▸ Source material:
- - -
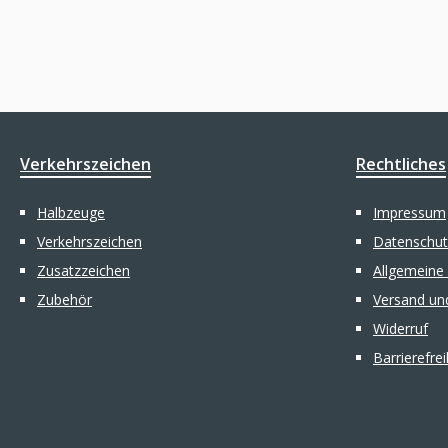
Verkehrszeichen
Rechtliches
Halbzeuge
Impressum
Verkehrszeichen
Datenschut
Zusatzzeichen
Allgemeine
Zubehör
Versand un
Widerruf
Barrierefre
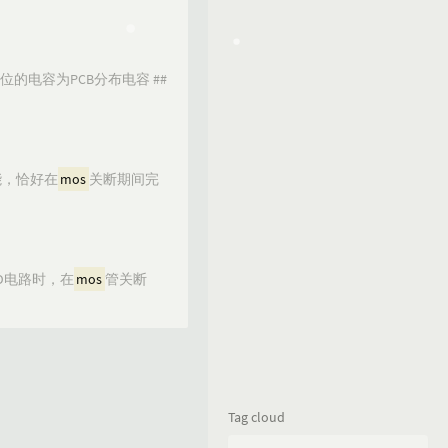
的电容为PCB分布电容 ##
能，恰好在
mos
关断期间完
D电路时，在
mos
管关断
Tag cloud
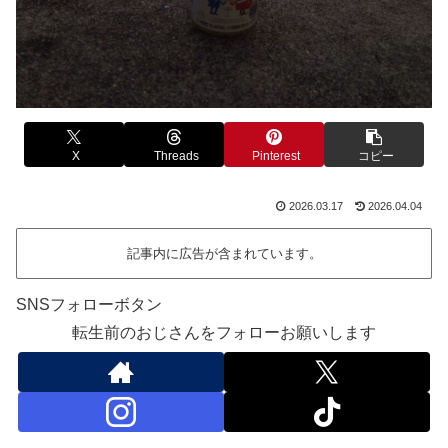
X
Threads
Pinterest
コピー
2026.03.17
2026.04.04
記事内に広告が含まれています。
SNSフォローボタン
転生前のおじさんをフォローお願いします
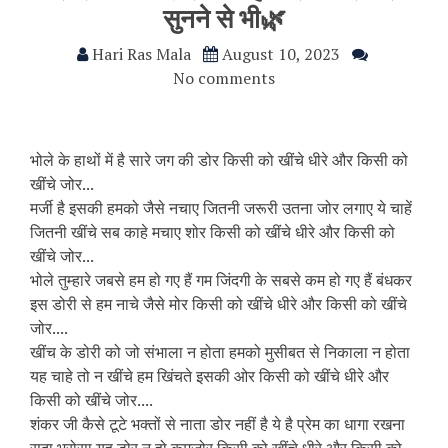
सुनने से भी🌿
Hari Ras Mala
August 10, 2023
No comments
भोले के हाथों में है सारे जग की डोर किसी को खींचे धीरे और किसी को
खींचे जोर...
मर्जी है इसकी हमको जैसे नचाए जितनी जरूरी उतना जोर लगाए ये चाहें
जितनी खींचे सब काहे मचाए शोर किसी को खींचे धीरे और किसी को
खींचे जोर...
भोले तुम्हारे जबसे हम हो गए हैं गम जिंदगी के सबसे कम हो गए हैं बंधकर
इस डोरी से हम नाचे जैसे मोर किसी को खींचे धीरे और किसी को खींचे
जोर....
खींच के डोरी को जो संभाला न होता हमको मुसीबत से निकाला न होता
यह चाहे तो न खींचे हम खिंचते इसकी ओर किसी को खींचे धीरे और
किसी को खींचे जोर....
शंकर जी कैसे टूटे भक्तों से नाता डोर नहीं है ये है प्रेम का धागा रखना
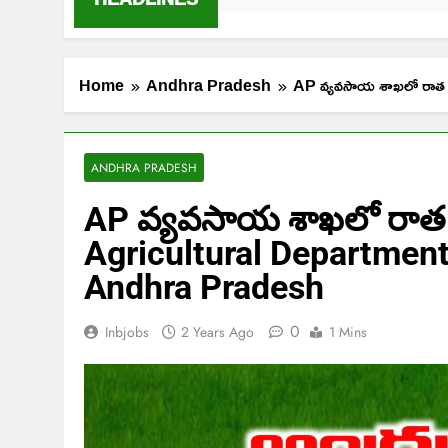
Home
Andhra Pradesh
AP వ్యవసాయ శాఖలో రాత 
ANDHRA PRADESH
AP వ్యవసాయ శాఖలో రాత పర
Agricultural Department
Andhra Pradesh
0
Inbjobs
2 Years Ago
1 Mins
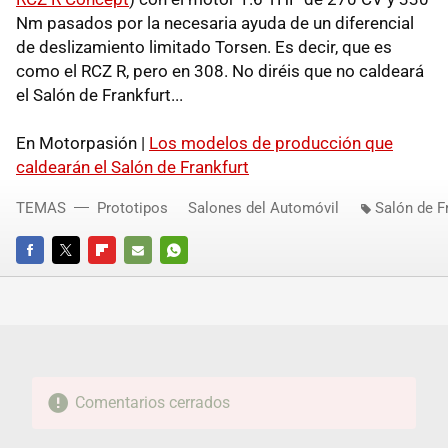
Nm pasados por la necesaria ayuda de un diferencial
de deslizamiento limitado Torsen. Es decir, que es
como el RCZ R, pero en 308. No diréis que no caldeará
el Salón de Frankfurt...
En Motorpasión |
Los modelos de producción que
caldearán el Salón de Frankfurt
TEMAS
Prototipos
Salones del Automóvil
Salón de F
FACEBOOK
TWITTER
FLIPBOARD
E-
WHATSAPP
MAIL
Comentarios cerrados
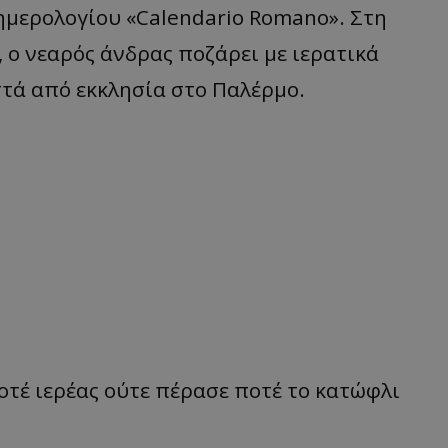
ημερολογίου «Calendario Romano». Στη
ο νεαρός άνδρας ποζάρει με ιερατικά
στά από εκκλησία στο Παλέρμο.
οτέ ιερέας ούτε πέρασε ποτέ το κατώφλι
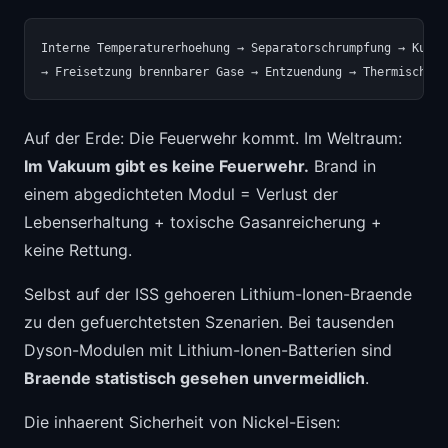
Interne Temperaturerhoehung → Separatorschrumpfung → Kurzs
Auf der Erde: Die Feuerwehr kommt. Im Weltraum:
Im Vakuum gibt es keine Feuerwehr.
Brand in
einem abgedichteten Modul = Verlust der
Lebenserhaltung + toxische Gasanreicherung +
keine Rettung.
Selbst auf der ISS gehoeren Lithium-Ionen-Braende
zu den gefuerchtetsten Szenarien. Bei tausenden
Dyson-Modulen mit Lithium-Ionen-Batterien sind
Braende statistisch gesehen unvermeidlich
.
Die inhaerent Sicherheit von Nickel-Eisen:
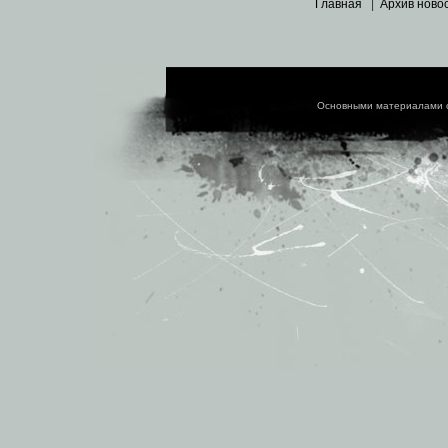
Главная
|
Архив ново
Основными материалами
- - -
▸ Work item:
Please output the material as written, apart from the images.

▸ Task answer:
Verkehrszeichen
Rechtliches
Halbzeuge
Impressum
Verkehrszeichen
Datenschut
Zusatzzeichen
Allgemeine
Zubehör
Versand un
Widerruf
Barrierefre
的电容为PCB分布电容 ##
能，恰好在
mos
关断期间完
D电路时，在
mos
管关断
Tag cloud
X
Threads
Pinterest
コピー
2026.03.17
2026.04.04
記事内に広告が含まれています。
SNSフォローボタン
転生前のおじさんをフォローお願いします
सुनने से भी🌿
Hari Ras Mala
August 10, 2023
No comments
भोले के हाथों में है सारे जग की डोर किसी को खींचे धीरे और किसी को
खींचे जोर...
मर्जी है इसकी हमको जैसे नचाए जितनी जरूरी उतना जोर लगाए ये चाहें
जितनी खींचे सब काहे मचाए शोर किसी को खींचे धीरे और किसी को
खींचे जोर...
भोले तुम्हारे जबसे हम हो गए हैं गम जिंदगी के सबसे कम हो गए हैं बंधकर
इस डोरी से हम नाचे जैसे मोर किसी को खींचे धीरे और किसी को खींचे
जोर....
खींच के डोरी को जो संभाला न होता हमको मुसीबत से निकाला न होता
यह चाहे तो न खींचे हम खिंचते इसकी ओर किसी को खींचे धीरे और
किसी को खींचे जोर....
शंकर जी कैसे टूटे भक्तों से नाता डोर नहीं है ये है प्रेम का धागा रखना
Home
Andhra Pradesh
AP వ్యవసాయ శాఖలో రాత 
ANDHRA PRADESH
AP వ్యవసాయ శాఖలో రాత పర
Agricultural Department
Andhra Pradesh
0
Inbjobs
2 Years Ago
1 Mins
Nm pasados por la necesaria ayuda de un diferencial
de deslizamiento limitado Torsen. Es decir, que es
como el RCZ R, pero en 308. No diréis que no caldeará
el Salón de Frankfurt...
En Motorpasión |
Los modelos de producción que
caldearán el Salón de Frankfurt
TEMAS
Prototipos
Salones del Automóvil
Salón de F
FACEBOOK
TWITTER
FLIPBOARD
E-
WHATSAPP
MAIL
Comentarios cerrados
ημερολογίου «Calendario Romano». Στη
ο νεαρός άνδρας ποζάρει με ιερατικά
στά από εκκλησία στο Παλέρμο.
οτέ ιερέας ούτε πέρασε ποτέ το κατώφλι
Interne Temperaturerhoehung → Separatorschrumpfung → Kurzs
Auf der Erde: Die Feuerwehr kommt. Im Weltraum:
Im Vakuum gibt es keine Feuerwehr.
Brand in
einem abgedichteten Modul = Verlust der
Lebenserhaltung + toxische Gasanreicherung +
keine Rettung.
Selbst auf der ISS gehoeren Lithium-Ionen-Braende
zu den gefuerchtetsten Szenarien. Bei tausenden
Dyson-Modulen mit Lithium-Ionen-Batterien sind
Braende statistisch gesehen unvermeidlich
.
Die inhaerent Sicherheit von Nickel-Eisen:
Главная
|
Архив ново
Основными материалами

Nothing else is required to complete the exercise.